In addition, the scientists stated that it is affordable since the raw materials needed are used in comparatively low concentrations.
The study is based on the work of Curran and his fellow researchers Kang-Shyang Liao and Alexander J. Wang that started nearly 10 years ago and involved the creation of a hydrophobic nanocoating for cloth, visualized as a protective coating for carpeting, clothing, and other fiber-based materials.
Wang, now a Ph.D. student at Technological University Dublin, is currently working with Curran at UH. He is also the corresponding author of the study.

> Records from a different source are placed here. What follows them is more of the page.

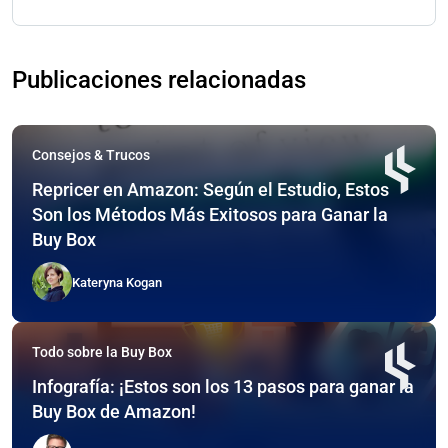
Publicaciones relacionadas
Consejos & Trucos
Repricer en Amazon: Según el Estudio, Estos
Son los Métodos Más Exitosos para Ganar la
Buy Box
Kateryna Kogan
Todo sobre la Buy Box
Infografía: ¡Estos son los 13 pasos para ganar la
Buy Box de Amazon!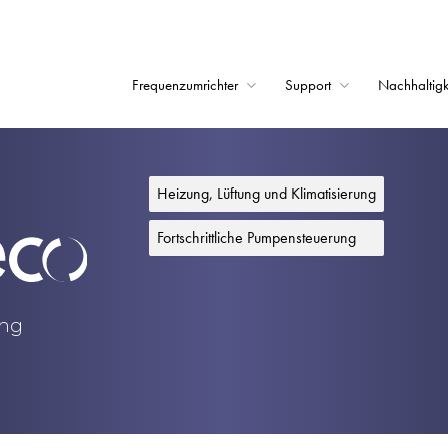
Frequenzumrichter
Support
Nachhaltigk
Startseite
Frequenzumrichter
Heizung, Lüftung und Klimatisierung
Support
Fortschrittliche Pumpensteuerung
Nachhaltigkeit
News
ung
Karriere
Unternehmen
Kontakt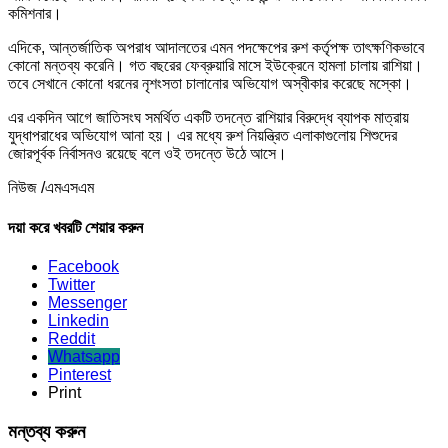
কমিশনার।
এদিকে, আন্তর্জাতিক অপরাধ আদালতের এমন পদক্ষেপের রুশ কর্তৃপক্ষ তাৎক্ষণিকভাবে
কোনো মন্তব্য করেনি। গত বছরের ফেব্রুয়ারি মাসে ইউক্রেনে হামলা চালায় রাশিয়া।
তবে সেখানে কোনো ধরনের নৃশংসতা চালানোর অভিযোগ অস্বীকার করেছে মস্কো।
এর একদিন আগে জাতিসংঘ সমর্থিত একটি তদন্তে রাশিয়ার বিরুদ্ধে ব্যাপক মাত্রায়
যুদ্ধাপরাধের অভিযোগ আনা হয়। এর মধ্যে রুশ নিয়ন্ত্রিত এলাকাগুলোয় শিশুদের
জোরপূর্বক নির্বাসনও রয়েছে বলে ওই তদন্তে উঠে আসে।
নিউজ /এমএসএম
দয়া করে খবরটি শেয়ার করুন
Facebook
Twitter
Messenger
Linkedin
Reddit
Whatsapp
Pinterest
Print
মন্তব্য করুন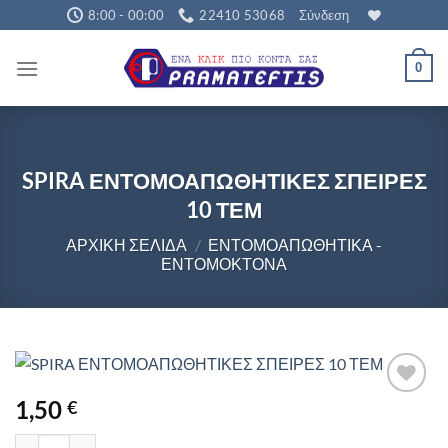
Μετάβαση
8:00 - 00:00
22410 53068
Σύνδεση
στο
περιεχόμενο
0
SPIRA ΕΝΤΟΜΟΑΠΩΘΗΤΙΚΕΣ ΣΠΕΙΡΕΣ
10 ΤΕΜ
ΑΡΧΙΚΉ ΣΕΛΊΔΑ
/
ΕΝΤΟΜΟΑΠΩΘΗΤΙΚΆ -
ΕΝΤΟΜΟΚΤΌΝΑ
1,50
€
SPIRA ΕΝΤΟΜΟΑΠΩΘΗΤΙΚΕΣ ΣΠΕΙΡΕΣ 10 ΤΕΜ ποσότητα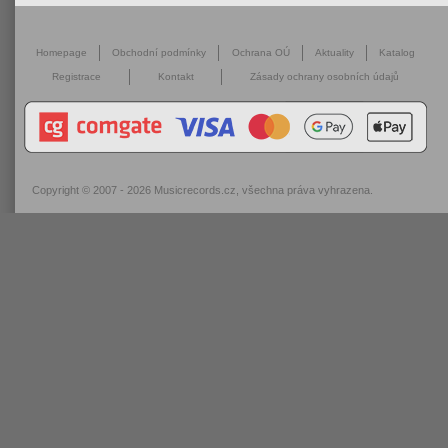
Homepage
Obchodní podmínky
Ochrana OÚ
Aktuality
Katalog
Registrace
Kontakt
Zásady ochrany osobních údajů
Copyright © 2007 - 2026
Musicrecords.cz
, všechna práva vyhrazena.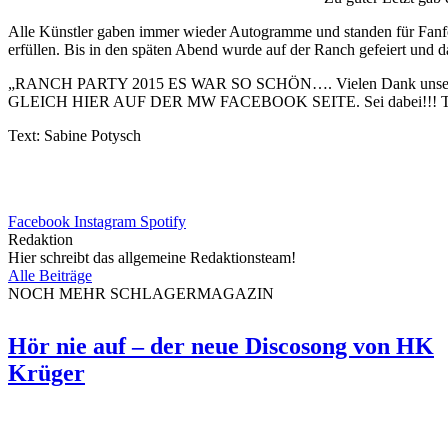
Alle Künstler gaben immer wieder Autogramme und standen für Fanfo
erfüllen. Bis in den späten Abend wurde auf der Ranch gefeiert und 
„RANCH PARTY 2015 ES WAR SO SCHÖN…. Vielen Dank unsere
GLEICH HIER AUF DER MW FACEBOOK SEITE. Sei dabei!!! TICK
Text: Sabine Potysch
Facebook
Instagram
Spotify
Redaktion
Hier schreibt das allgemeine Redaktionsteam!
Alle Beiträge
NOCH MEHR SCHLAGERMAGAZIN
Hör nie auf – der neue Discosong von HK
Krüger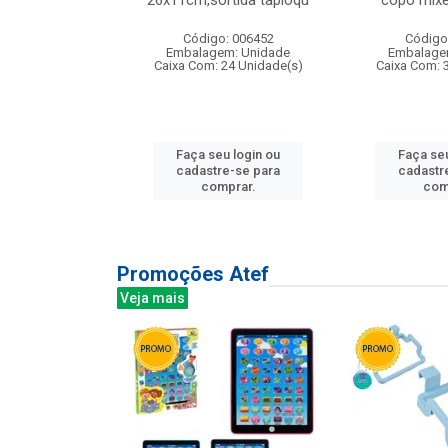
irios
26x11cm,sortida tapioqu
copo mixe
: 135177
Código: 006452
Código
m: Unidade
Embalagem: Unidade
Embalage
12 Unidade(s)
Caixa Com: 24 Unidade(s)
Caixa Com: 
u login ou
Faça seu login ou
Faça seu
e-se para
cadastre-se para
cadastr
prar.
comprar.
com
Promoções Atef
Veja mais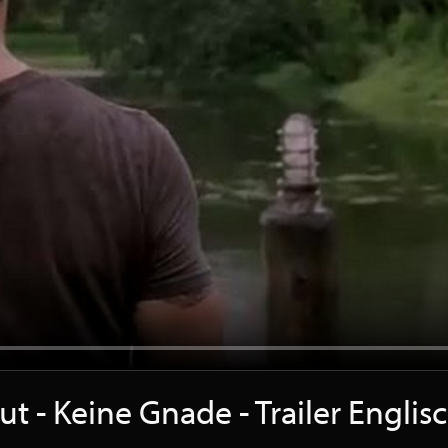
t - Keine Gnade - Trailer Engli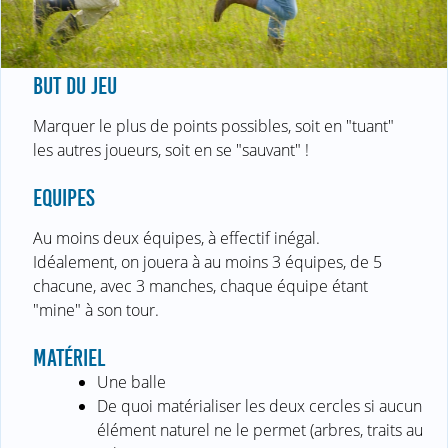
BUT DU JEU
Marquer le plus de points possibles, soit en "tuant"
les autres joueurs, soit en se "sauvant" !
EQUIPES
Au moins deux équipes, à effectif inégal.
Idéalement, on jouera à au moins 3 équipes, de 5
chacune, avec 3 manches, chaque équipe étant
"mine" à son tour.
MATÉRIEL
Une balle
De quoi matérialiser les deux cercles si aucun
élément naturel ne le permet (arbres, traits au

Apart from Curran and Liao, other scientists involved are Surendra Maharjan, Brian P. McElhenny, Ram Neupane, Zhuan Zhu, Shuo Chen, Oomman K. Varghese, and Jiming Bao, all from UH; Kourtney D. Wright and Andrew R. Barron from Rice University; and Eoghan P. Dillon from Analysis Instruments in Santa Barbara.

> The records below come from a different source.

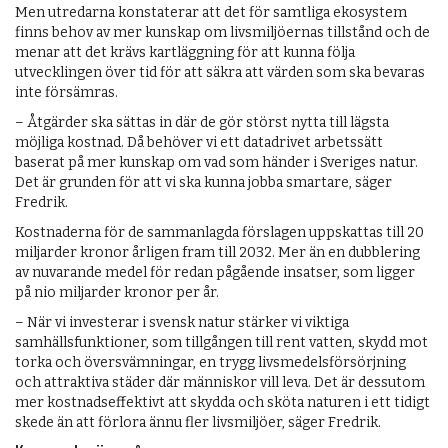
Men utredarna konstaterar att det för samtliga ekosystem
finns behov av mer kunskap om livsmiljöernas tillstånd och de
menar att det krävs kartläggning för att kunna följa
utvecklingen över tid för att säkra att värden som ska bevaras
inte försämras.
– Åtgärder ska sättas in där de gör störst nytta till lägsta
möjliga kostnad. Då behöver vi ett datadrivet arbetssätt
baserat på mer kunskap om vad som händer i Sveriges natur.
Det är grunden för att vi ska kunna jobba smartare, säger
Fredrik.
Kostnaderna för de sammanlagda förslagen uppskattas till 20
miljarder kronor årligen fram till 2032. Mer än en dubblering
av nuvarande medel för redan pågående insatser, som ligger
på nio miljarder kronor per år.
– När vi investerar i svensk natur stärker vi viktiga
samhällsfunktioner, som tillgången till rent vatten, skydd mot
torka och översvämningar, en trygg livsmedelsförsörjning
och attraktiva städer där människor vill leva. Det är dessutom
mer kostnadseffektivt att skydda och sköta naturen i ett tidigt
skede än att förlora ännu fler livsmiljöer, säger Fredrik.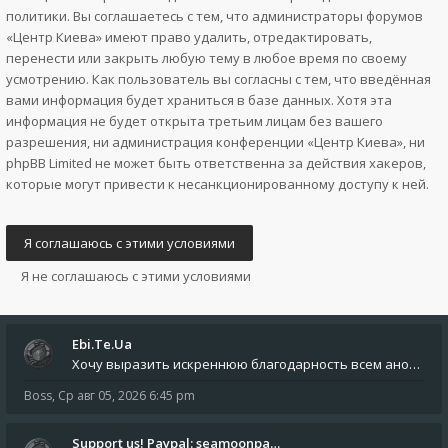
политики. Вы соглашаетесь с тем, что администраторы форумов
«Центр Киева» имеют право удалить, отредактировать,
перенести или закрыть любую тему в любое время по своему
усмотрению. Как пользователь вы согласны с тем, что введённая
вами информация будет храниться в базе данных. Хотя эта
информация не будет открыта третьим лицам без вашего
разрешения, ни администрация конференции «Центр Киева», ни
phpBB Limited не может быть ответственна за действия хакеров,
которые могут привести к несанкционированному доступу к ней.
Ebi.Te.Ua
Хочу выразить искреннюю благодарность всем анонимным пользователям, которые поддержали наше сообщество финансово. Благод
Boss
,
Ср авг 05, 2026 6:45 pm
Support us! Paypal: seamoonpa…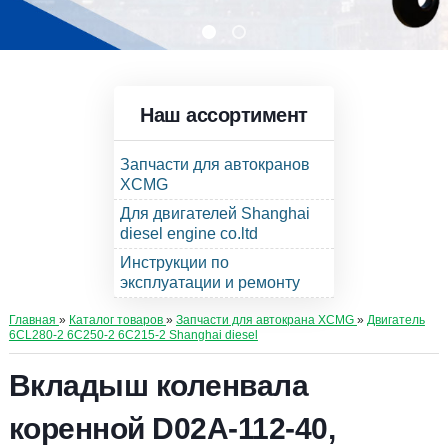
Наш ассортимент
Запчасти для автокранов
XCMG
Для двигателей Shanghai
diesel engine co.ltd
Инструкции по
эксплуатации и ремонту
Главная
»
Каталог товаров
»
Запчасти для автокрана XCMG
»
Двигатель
6CL280-2 6C250-2 6C215-2 Shanghai diesel
Вкладыш коленвала
коренной D02A-112-40,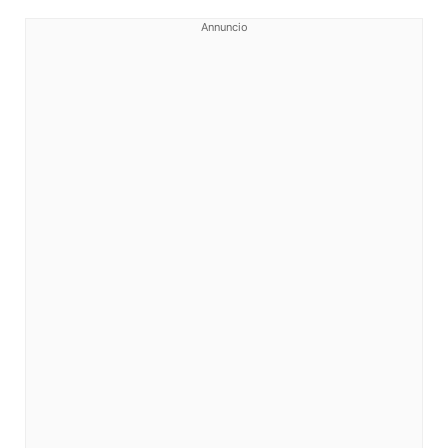
Annuncio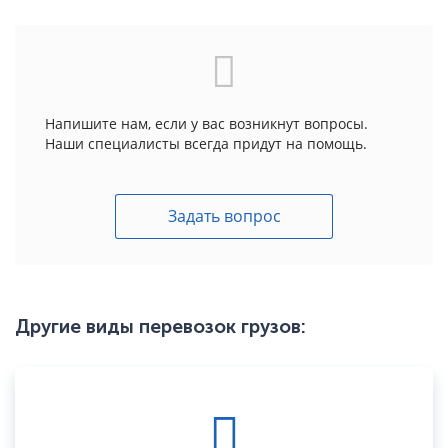
Напишите нам, если у вас возникнут вопросы.
Наши специалисты всегда придут на помощь.
Задать вопрос
Другие виды перевозок грузов:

The material has been developed using poly (octadecyl acrylate)-grafted multi-walled carbon nanotubes and is technically termed a nanocarbon-based disordered, conductive, polymeric nanocomposite (DCPN).
DCPN is a class of materials widely utilized in the field of materials science. Since the majority of the DCPN materials are poor conductors of electricity, they are not suitable for use in wearable technologies that demand the material to detect even slight temperature changes.

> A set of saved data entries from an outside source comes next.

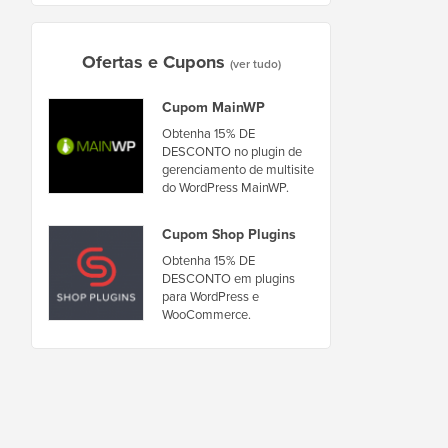
Ofertas e Cupons
(ver tudo)
Cupom MainWP
Obtenha 15% DE
DESCONTO no plugin de
gerenciamento de multisite
do WordPress MainWP.
Cupom Shop Plugins
Obtenha 15% DE
DESCONTO em plugins
para WordPress e
WooCommerce.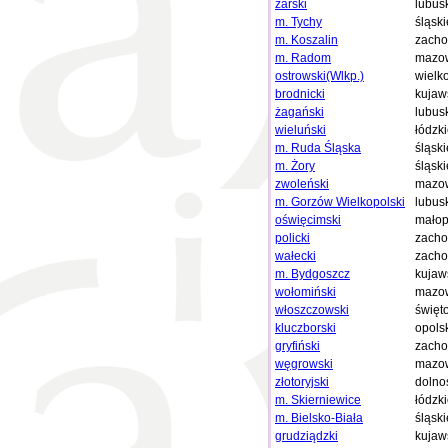
żarski
lubus
m. Tychy
śląski
m. Koszalin
zacho
m. Radom
mazow
ostrowski(Wlkp.)
wielk
brodnicki
kujaw
żagański
lubus
wieluński
łódzk
m. Ruda Śląska
śląski
m. Żory
śląski
zwoleński
mazow
m. Gorzów Wielkopolski
lubus
oświęcimski
małop
policki
zacho
wałecki
zacho
m. Bydgoszcz
kujaw
wołomiński
mazow
włoszczowski
święt
kluczborski
opols
gryfiński
zacho
węgrowski
mazow
złotoryjski
dolno
m. Skierniewice
łódzk
m. Bielsko-Biała
śląski
grudziądzki
kujaw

According to Wang, the novel material was synthesized using a method known as RAFT-polymerization. This process is a crucial step that enables the attached polymer to be phononically and electronically coupled with the multi-walled carbon nanotube via covalent bonding.
Thus, slight structural arrangements related to the glass transition temperature of the system are amplified electronically to generate the extremely large electronic responses described in the study, without the disadvantages caused by solid-liquid phase transitions.
The slight structural variations caused by glass transition processes are generally too small to generate adequately large electronic responses.